IIRC there was a bug in UBSAN vs -fwrapv/-fno-strict-overflow that was
only fixed in gcc-8 or 9 or so.
So while the -fwrapv/-fno-strict-overflow flag has been correctly
supported since like forever, UBSAN was buggy until quite recent when
used in conjustion with that flag.
Hi Eric,
On 2020/1/19 12:12, Eric Dumazet wrote:
> On Sat, Jan 18, 2020 at 7:47 PM Shaokun Zhang
> <[email protected]> wrote:
>>
>
>> We have used the atomic_add_return[1], but it makes the UBSAN unhappy followed
>> by the comment.
>> It seems that Eric also agreed to do it if some comments are added. I will do
>> it later.
>>
>> Thanks,
>> Shaokun
>>
>> [1] https://lkml.org/lkml/2019/7/26/217
>>
>
> In case you have missed it, we needed a proper analysis.

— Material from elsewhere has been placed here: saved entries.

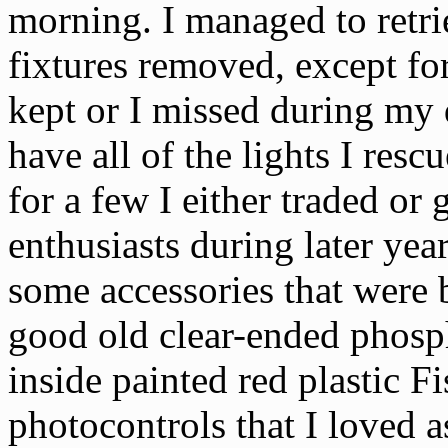
morning. I managed to retri
fixtures removed, except fo
kept or I missed during my d
have all of the lights I res
for a few I either traded or 
enthusiasts during later yea
some accessories that were 
good old clear-ended phos
inside painted red plastic F
photocontrols that I loved a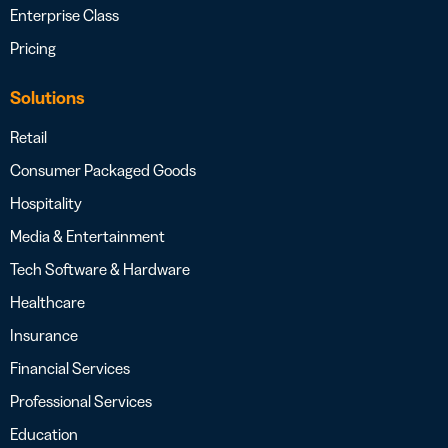
Enterprise Class
Pricing
Solutions
Retail
Consumer Packaged Goods
Hospitality
Media & Entertainment
Tech Software & Hardware
Healthcare
Insurance
Financial Services
Professional Services
Education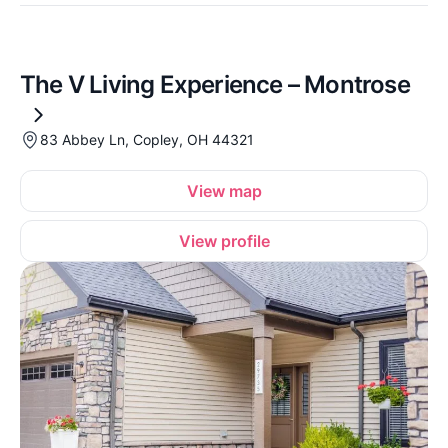
The V Living Experience – Montrose
83 Abbey Ln, Copley, OH 44321
View map
View profile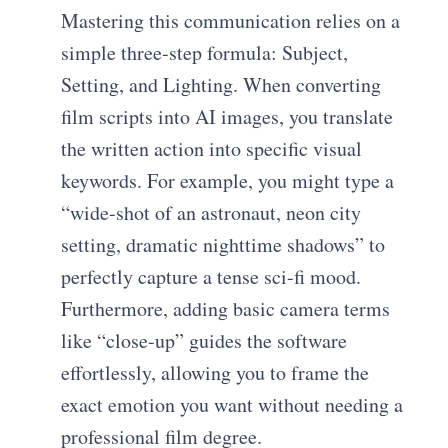
Mastering this communication relies on a
simple three-step formula: Subject,
Setting, and Lighting. When converting
film scripts into AI images, you translate
the written action into specific visual
keywords. For example, you might type a
“wide-shot of an astronaut, neon city
setting, dramatic nighttime shadows” to
perfectly capture a tense sci-fi mood.
Furthermore, adding basic camera terms
like “close-up” guides the software
effortlessly, allowing you to frame the
exact emotion you want without needing a
professional film degree.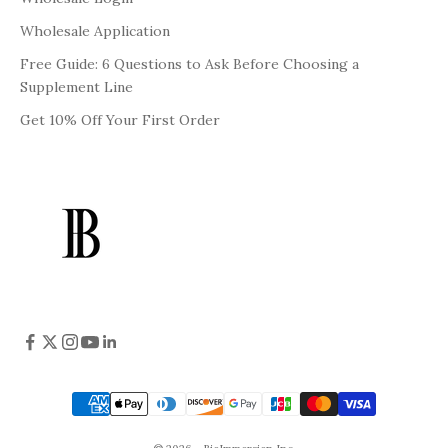
Wholesale Application
Free Guide: 6 Questions to Ask Before Choosing a
Supplement Line
Get 10% Off Your First Order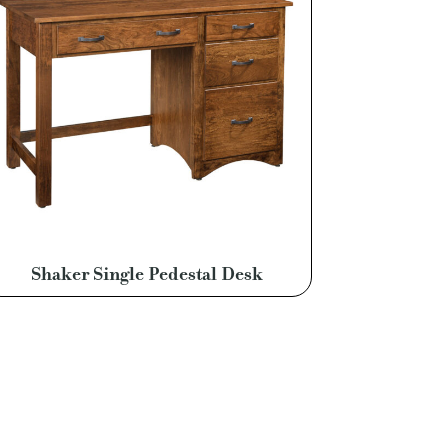
Shaker Single Pedestal Desk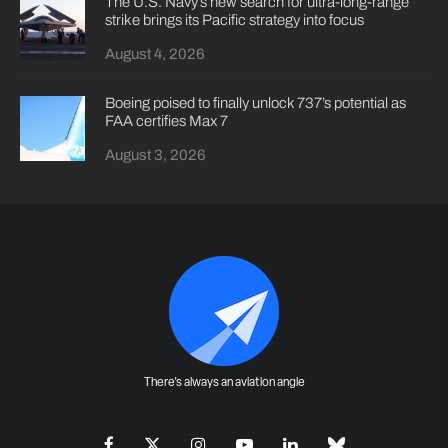
The U.S. Navy’s new search for ultra-long-range
strike brings its Pacific strategy into focus
August 4, 2026
Boeing poised to finally unlock 737’s potential as
FAA certifies Max 7
August 3, 2026
There's always an aviation angle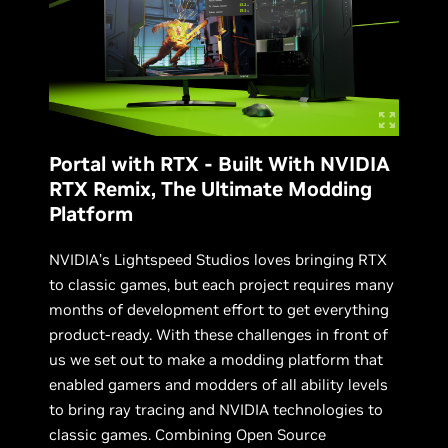
Portal with RTX - Built With NVIDIA
RTX Remix, The Ultimate Modding
Platform
NVIDIA’s Lightspeed Studios loves bringing RTX
to classic games, but each project requires many
months of development effort to get everything
product-ready. With these challenges in front of
us we set out to make a modding platform that
enabled gamers and modders of all ability levels
to bring ray tracing and NVIDIA technologies to
classic games. Combining Open Source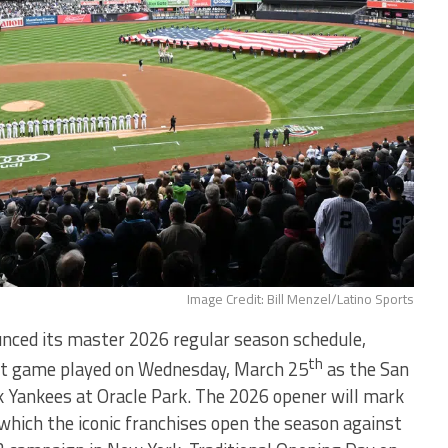
Image Credit: Bill Menzel/Latino Sports
nced its master 2026 regular season schedule,
th
ght game played on Wednesday, March 25
as the San
k Yankees at Oracle Park. The 2026 opener will mark
 which the iconic franchises open the season against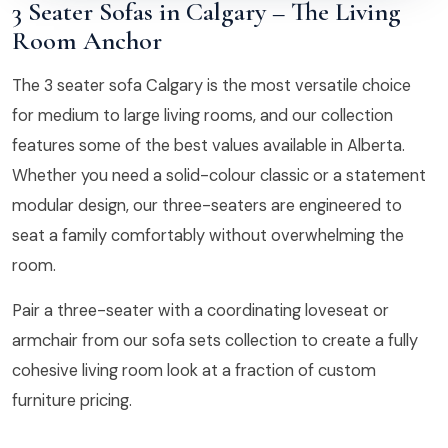
3 Seater Sofas in Calgary – The Living
Room Anchor
The 3 seater sofa Calgary is the most versatile choice
for medium to large living rooms, and our collection
features some of the best values available in Alberta.
Whether you need a solid-colour classic or a statement
modular design, our three-seaters are engineered to
seat a family comfortably without overwhelming the
room.
Pair a three-seater with a coordinating loveseat or
armchair from our sofa sets collection to create a fully
cohesive living room look at a fraction of custom
furniture pricing.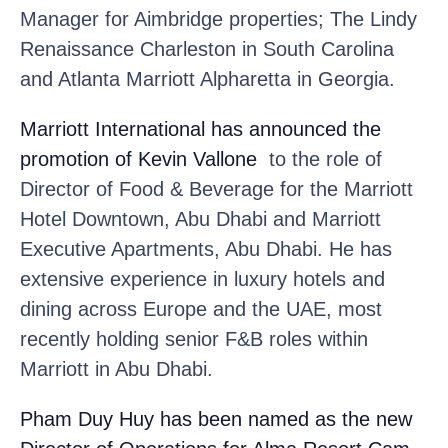
Manager for Aimbridge properties; The Lindy
Renaissance Charleston in South Carolina
and Atlanta Marriott Alpharetta in Georgia.
Marriott International
has announced the
promotion of Kevin Vallone
to the role of
Director of Food & Beverage for the Marriott
Hotel Downtown, Abu Dhabi and Marriott
Executive Apartments, Abu Dhabi. He has
extensive experience in luxury hotels and
dining across Europe and the UAE, most
recently holding senior F&B roles within
Marriott in Abu Dhabi.
Pham Duy Huy
has been named as the new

> My feedback was quite simple :
>
> <quote>
> Have you first checked that current UBSAN versions will not complain anymore ?
> </quote>
>
> You never did this work, never replied to my question, and months
Yeah, I'm not sure how to deal with the UBSAN issue and you said that some of
you would work this.
> later you come back
> with a convoluted patch while we simply can proceed with a revert now
After several months, we thought that we can do it like refcount_add_not_zero,
so we submit this patch.
> we are sure that linux kernels are compiled with the proper option.
>
> As mentioned yesterday, no need for a comment.
> Instead the changelog should be explaining why the revert is now safe.
>
Ok, it is really needed to consider this.
Thanks,
Shaokun
> .
>
On Sat, Jan 18, 2020 at 08:12:48PM -0800, Eric Dumazet wrote:
> Instead the changelog should be explaining why the revert is now safe.
FWIW, it was always safe, UBSAN was just buggy.
Hi Peter/Eric,
Shall we use atomic_add_return() unconditionally and add some comments? Or I missed
something.
Thanks,
Shaokun
On 2020/1/20 16:18, Peter Zijlstra wrote:
> On Fri, Jan 17, 2020 at 10:48:19AM -0800, Eric Dumazet wrote:
>>
>>
>> On 1/17/20 10:38 AM, Arvind Sankar wrote:
>>> On Fri, Jan 17, 2020 at 10:16:45AM -0800, Eric Dumazet wrote:
>>>> Wasńt it the case back in 2016 already for linux-4.8 ?
>>>>
>>>> What will prevent someone to send another report to netdev/lkml ?
>>>>
>>>> -fno-strict-overflow support is not a prereq for CONFIG_UBSAN.
>>>>
>>>> Fact that we kept in lib/ubsan.c and lib/test_ubsan.c code for
>>>> test_ubsan_add_overflow() and test_ubsan_sub_overflow() is disturbing.
>>>>
>>>
>>> No, it was bumped in 2018 in commit cafa0010cd51 ("Raise the minimum
>>> required gcc version to 4.6"). That raised it from 3.2 -> 4.6.
>>>
>>
>> This seems good to me, for gcc at least.
>>
>> Maybe it is time to enfore -fno-strict-overflow in KBUILD_CFLAGS
>> instead of making it conditional.
>
> IIRC there was a bug in UBSAN vs -fwrapv/-fno-strict-overflow that was
> only fixed in gcc-8 or 9 or so.
>
> So while the -fwrapv/-fno-strict-overflow flag has been correctly
> supported since like forever, UBSAN was buggy until quite recent when
> used in conjustion with that flag.
>
> .
>
On Thu, May 7, 2020 at 2:12 AM Shaokun Zhang <[email protected]> wrote:
>
> Hi Peter/Eric,
>
> Shall we use atomic_add_return() unconditionally and add some comments? Or I missed
> something.
>
Yes. A big fat comment, because I do not want yet another bogus
complaint from someone playing with a buggy UBSAN.